Read Prophecy: Child of Light Online
Authors: Felicity Heaton
“Feeling better?”
She didn’t answer his question. She just stared at him and curled up, holding her knees tightly. She finally realised that he was standing between her and the only exit. She hadn’t been strong enough to fight him earlier, and now the situation was far worse. All she could do was wait for the drug to leave her system and see if an opportunity presented itself. Hopefully, he would reveal why he’d abducted her too, and what he’d seen in her blood that had startled him so much.

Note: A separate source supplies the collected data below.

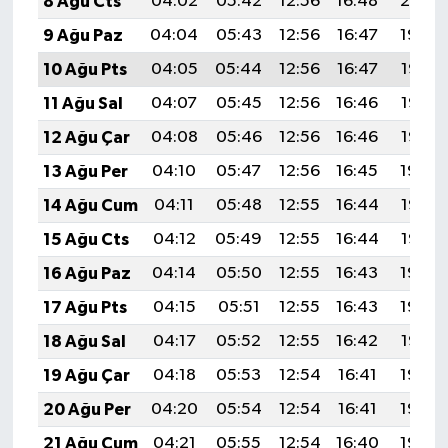
8 Ağu Cts
04:02
05:42
12:56
16:48
20:01
9 Ağu Paz
04:04
05:43
12:56
16:47
19:59
10 Ağu Pts
04:05
05:44
12:56
16:47
19:58
11 Ağu Sal
04:07
05:45
12:56
16:46
19:57
12 Ağu Çar
04:08
05:46
12:56
16:46
19:56
13 Ağu Per
04:10
05:47
12:56
16:45
19:54
14 Ağu Cum
04:11
05:48
12:55
16:44
19:53
15 Ağu Cts
04:12
05:49
12:55
16:44
19:52
16 Ağu Paz
04:14
05:50
12:55
16:43
19:50
17 Ağu Pts
04:15
05:51
12:55
16:43
19:49
18 Ağu Sal
04:17
05:52
12:55
16:42
19:47
19 Ağu Çar
04:18
05:53
12:54
16:41
19:46
20 Ağu Per
04:20
05:54
12:54
16:41
19:44
21 Ağu Cum
04:21
05:55
12:54
16:40
19:43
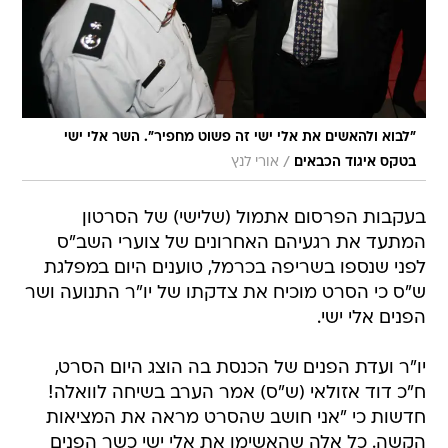
"לבוא ולהאשים את אלי ישי זה פשוט מחפיר". השר אלי ישי
/
בטקס איגוד הכבאים
אורי לנץ
בעקבות הפרסום אתמול (שלישי) של הסרטון
המתעד את רגעיהם האחרונים של צוערי השב"ס
לפני שנספו בשריפה בכרמל, טוענים היום במפלגת
ש"ס כי הסרט מוכיח את צדקתו של יו"ר התנועה ושר
הפנים אלי ישי.
יו"ר ועדת הפנים של הכנסת בה הוצג היום הסרט,
ח"כ דוד אזולאי (ש"ס) אמר הערב בשיחה לוואלה!
חדשות כי "אני חושב שהסרט מראה את המציאות
הקשה. כל אלה שהאשימו את אלי ישי כשר הפנים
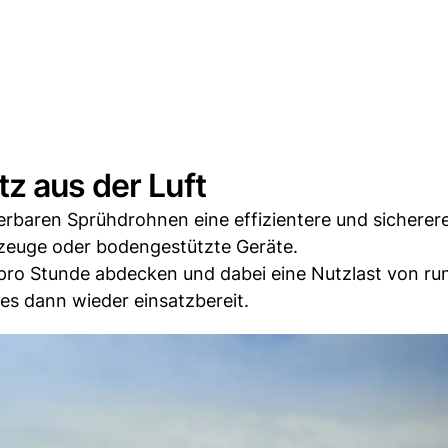
z aus der Luft
erbaren Sprühdrohnen eine effizientere und sicherer
gzeuge oder bodengestützte Geräte.
 pro Stunde abdecken und dabei eine Nutzlast von ru
 es dann wieder einsatzbereit.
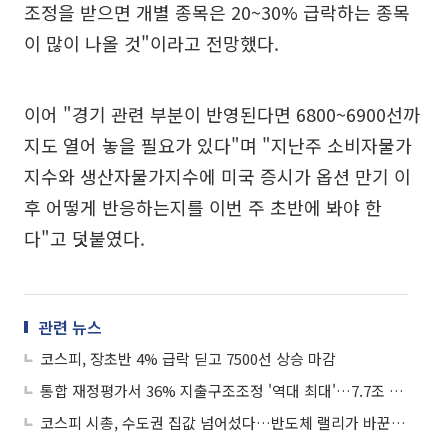
조정을 받으면 개별 종목은 20~30% 급락하는 종목
이 많이 나올 것"이라고 전망했다.
이어 "경기 관련 부분이 반영된다면 6800~6900선까
지도 열어 놓을 필요가 있다"며 "지난주 소비자물가
지수와 생산자물가지수에 미국 증시가 옵션 만기 이
후 어떻게 반응하는지를 이번 주 초반에 봐야 한
다"고 덧붙였다.
관련 뉴스
코스피, 장초반 4% 급락 딛고 7500선 상승 마감
통합 재정평가서 36% 지출구조조정 '역대 최대'…7.7조 절감
코스피 시총, 수도권 집값 넘어섰다…반도체 랠리가 바꾼 자산지형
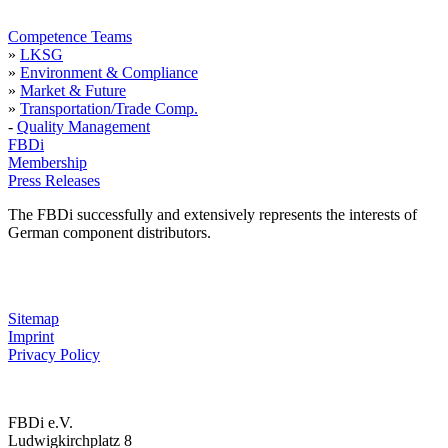
Competence Teams
»
LKSG
»
Environment & Compliance
»
Market & Future
»
Transportation/Trade Comp.
-
Quality Management
FBDi
Membership
Press Releases
The FBDi successfully and extensively represents the interests of
German component distributors.
Sitemap
Imprint
Privacy Policy
FBDi e.V.
Ludwigkirchplatz 8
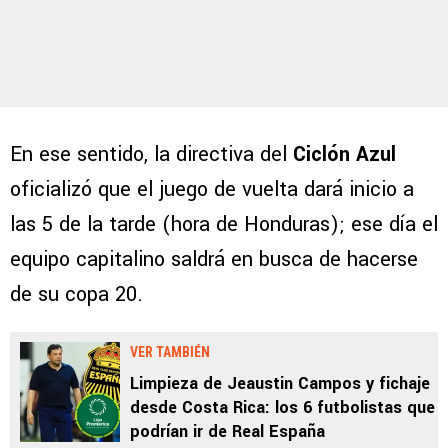
En ese sentido, la directiva del
Ciclón Azul
oficializó que el juego de vuelta dará inicio a
las 5 de la tarde (hora de Honduras); ese día el
equipo capitalino saldrá en busca de hacerse
de su copa 20.
VER TAMBIÉN
Limpieza de Jeaustin Campos y fichaje
desde Costa Rica: los 6 futbolistas que
podrían ir de Real España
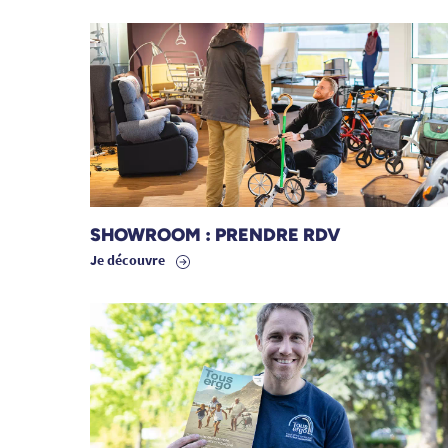
SHOWROOM : PRENDRE RDV
Je découvre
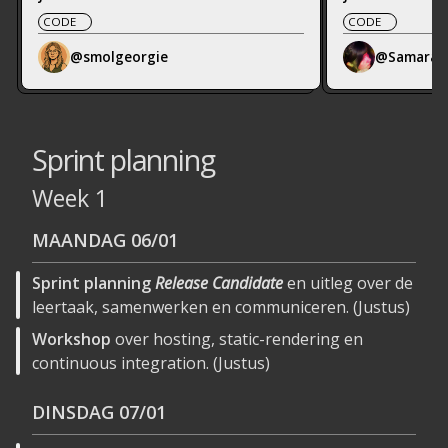
CODE
CODE
@smolgeorgie
@SamaraFe
Sprint planning
Week 1
MAANDAG
06/01
Sprint planning
Release Candidate
en uitleg over de
leertaak, samenwerken en communiceren. (Justus)
Workshop
over hosting, static-rendering en
continuous integration. (Justus)
DINSDAG
07/01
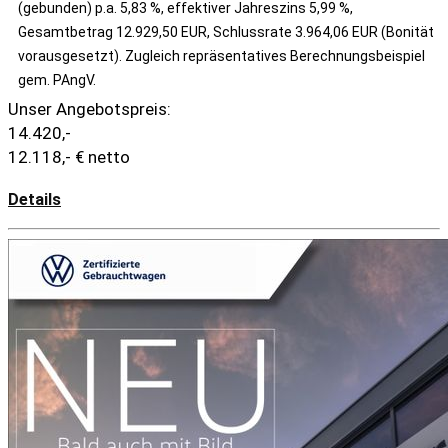
(gebunden) p.a. 5,83 %, effektiver Jahreszins 5,99 %,
Gesamtbetrag 12.929,50 EUR, Schlussrate 3.964,06 EUR (Bonität
vorausgesetzt). Zugleich repräsentatives Berechnungsbeispiel
gem. PAngV.
Unser Angebotspreis:
14.420,-
12.118,- € netto
Details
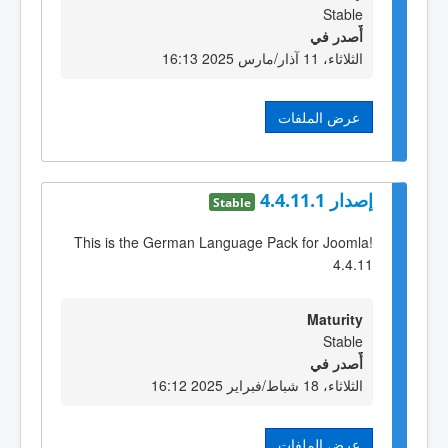
Stable
أٌصدر في
الثلاثاء، 11 آذار/مارس 2025 16:13
عرض الملفات
إصدار 4.4.11.1
Stable
This is the German Language Pack for Joomla!
4.4.11
Maturity
Stable
أٌصدر في
الثلاثاء، 18 شباط/فبراير 2025 16:12
عرض الملفات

He took a step towards her.
“Do you have a name?”
She glared at him. He should be the one answering her questions, not the other way around. Biting her tongue, she resisted the desire to say something. He’d slip up and then she could escape. How the hell had he made it in and out of her house? She wanted to ask him, wanted to hear his explanation. There were guardsmen on the gates and stationed around the grounds, and there were nearly one hundred members of her family within the mansion walls at all times. It was impossible that he’d managed to find her and then take her without someone seeing him. Then again, she’d escaped easily in order to hunt.
“Who is your mother?”
Her frown intensified and her gaze dropped to rest on the ground.
“My mother is Iona, leader of my bloodline,” she said without looking at him.
“No. I meant your real mother,” he said and she raised her eyes to meet his.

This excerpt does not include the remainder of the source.